These conditions of high pressure and low temperature are likely to cause the formation of hydrate and wax particles that can lead to increased pressure drop and gradual or sudden plugging. Traditional measures to address hydrate and wax formation often involve the injection of chemicals, costly thermal insulation, or heating that have a high environmental footprint. An alternative measure less costly and more environmentally friendly is cold flow. Cold flow consists of inducing in a controlled manner the formation of hydrate and wax particles and the subsequent formation of a stable liquid slurry that does not agglomerate and plug the pipe downstream. This process is performed in a unit that consists of a reactor and cooler.
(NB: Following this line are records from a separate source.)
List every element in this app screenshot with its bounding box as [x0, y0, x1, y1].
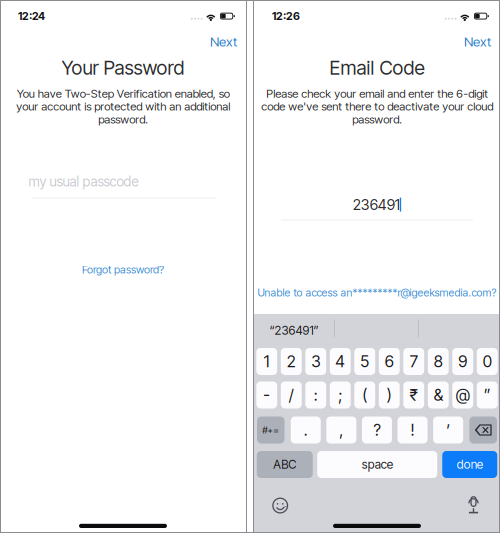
- staticText: space: [362, 457, 393, 472]
- staticText: 7: [410, 352, 418, 371]
- button[interactable]: ,: [326, 416, 356, 444]
- staticText: 12:26: [272, 10, 300, 23]
- staticText: You have Two-Step Verification enabled, …: [16, 87, 230, 126]
- button[interactable]: 8: [428, 348, 449, 375]
- button[interactable]: Forgot password?: [0, 262, 246, 278]
- button[interactable]: &: [428, 382, 449, 408]
- button[interactable]: #+=: [257, 416, 284, 444]
- button[interactable]: Dictation: [468, 496, 480, 515]
- staticText: Your Password: [62, 56, 184, 79]
- button[interactable]: Emoji: [272, 497, 288, 514]
- staticText: :: [314, 385, 318, 405]
- button[interactable]: Next: [451, 32, 500, 51]
- staticText: Next: [464, 34, 491, 50]
- staticText: 4: [335, 352, 345, 371]
- staticText: &: [434, 385, 443, 405]
- button[interactable]: ’: [433, 416, 463, 444]
- staticText: ’: [446, 420, 450, 440]
- button[interactable]: space: [317, 451, 437, 478]
- staticText: “236491”: [270, 323, 318, 338]
- button[interactable]: !: [398, 416, 428, 444]
- button[interactable]: Suggestion: [419, 319, 500, 342]
- staticText: 8: [434, 352, 443, 371]
- button[interactable]: -: [256, 382, 277, 408]
- staticText: Please check your email and enter the 6-…: [261, 87, 493, 126]
- button[interactable]: 1: [256, 348, 277, 375]
- button[interactable]: ”: [477, 382, 498, 408]
- button[interactable]: ₹: [403, 382, 424, 408]
- staticText: ;: [338, 385, 342, 405]
- button[interactable]: 4: [330, 348, 351, 375]
- staticText: Unable to access an*********r@igeeksmedi…: [258, 286, 496, 299]
- button[interactable]: ABC: [257, 451, 313, 478]
- button[interactable]: ): [379, 382, 400, 408]
- staticText: (: [362, 385, 367, 405]
- staticText: .: [304, 420, 308, 440]
- staticText: 6: [385, 352, 394, 371]
- staticText: /: [289, 385, 294, 405]
- staticText: 3: [311, 352, 320, 371]
- staticText: done: [457, 457, 483, 472]
- staticText: 2: [287, 352, 296, 371]
- button[interactable]: ;: [330, 382, 351, 408]
- staticText: Email Code: [330, 56, 424, 79]
- button[interactable]: 7: [403, 348, 424, 375]
- button[interactable]: (: [354, 382, 375, 408]
- staticText: my usual passcode: [28, 173, 138, 190]
- button[interactable]: ?: [362, 416, 392, 444]
- staticText: @: [456, 385, 470, 405]
- button[interactable]: /: [281, 382, 302, 408]
- staticText: 9: [458, 352, 467, 371]
- button[interactable]: .: [291, 416, 321, 444]
- button[interactable]: “236491”: [254, 319, 334, 342]
- button[interactable]: :: [305, 382, 326, 408]
- staticText: ₹: [410, 385, 418, 405]
- staticText: 1: [264, 352, 270, 371]
- staticText: 12:24: [18, 10, 45, 23]
- staticText: ,: [339, 420, 343, 440]
- button[interactable]: Delete: [469, 416, 497, 444]
- staticText: ”: [484, 385, 491, 405]
- staticText: ABC: [273, 457, 296, 472]
- button[interactable]: done: [442, 451, 497, 478]
- staticText: 236491: [353, 196, 400, 213]
- staticText: ?: [373, 420, 380, 440]
- staticText: 0: [483, 352, 492, 371]
- button[interactable]: 3: [305, 348, 326, 375]
- button[interactable]: 2: [281, 348, 302, 375]
- button[interactable]: 0: [477, 348, 498, 375]
- staticText: #+=: [262, 424, 279, 436]
- staticText: -: [263, 385, 270, 405]
- button[interactable]: 6: [379, 348, 400, 375]
- staticText: ): [387, 385, 392, 405]
- button[interactable]: 9: [452, 348, 473, 375]
- button[interactable]: @: [452, 382, 473, 408]
- staticText: Forgot password?: [82, 263, 164, 276]
- staticText: 5: [360, 352, 369, 371]
- button[interactable]: Next: [197, 32, 246, 51]
- staticText: !: [411, 420, 415, 440]
- staticText: Next: [210, 34, 237, 50]
- button[interactable]: Unable to access an*********r@igeeksmedi…: [254, 286, 500, 300]
- button[interactable]: 5: [354, 348, 375, 375]
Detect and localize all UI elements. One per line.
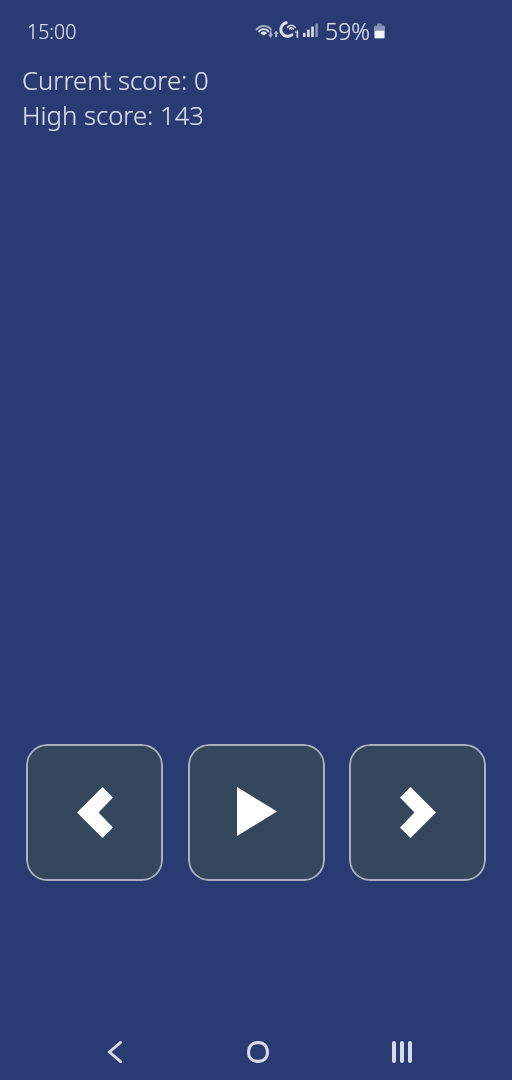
button[interactable]: Next: [349, 744, 486, 881]
button[interactable]: Back: [91, 1028, 139, 1076]
button[interactable]: Previous: [26, 744, 163, 881]
staticText: Current score: 0: [22, 63, 209, 98]
button[interactable]: Recent apps: [378, 1028, 426, 1076]
staticText: High score: 143: [22, 98, 205, 133]
button[interactable]: Home: [234, 1028, 282, 1076]
staticText: 59%: [325, 15, 370, 46]
staticText: 15:00: [27, 18, 77, 45]
button[interactable]: Play: [188, 744, 325, 881]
This study presents a technical and environmental evaluation of a cold flow technique to produce an oil reservoir using a long tie-back and comparison against traditional development concepts. The case study is a synthetic field located on the Norwegian Continental Shelf. Several development alternatives were considered and compared:  1. production to an FPSO, 2. tie-back production over a distance of 100 km to an existing offshore platform using pipeline heating and 3. tie-back production over a distance of 100 km to an existing offshore platform using cold flow. Two reservoir recovery methods were considered: gas injection and water injection. A commercial transient multiphase simulator was employed to model the subsea system for the tie-back solutions. An analytical model was developed to compute the carbon emissions for each concept and the footprint of required infrastructure.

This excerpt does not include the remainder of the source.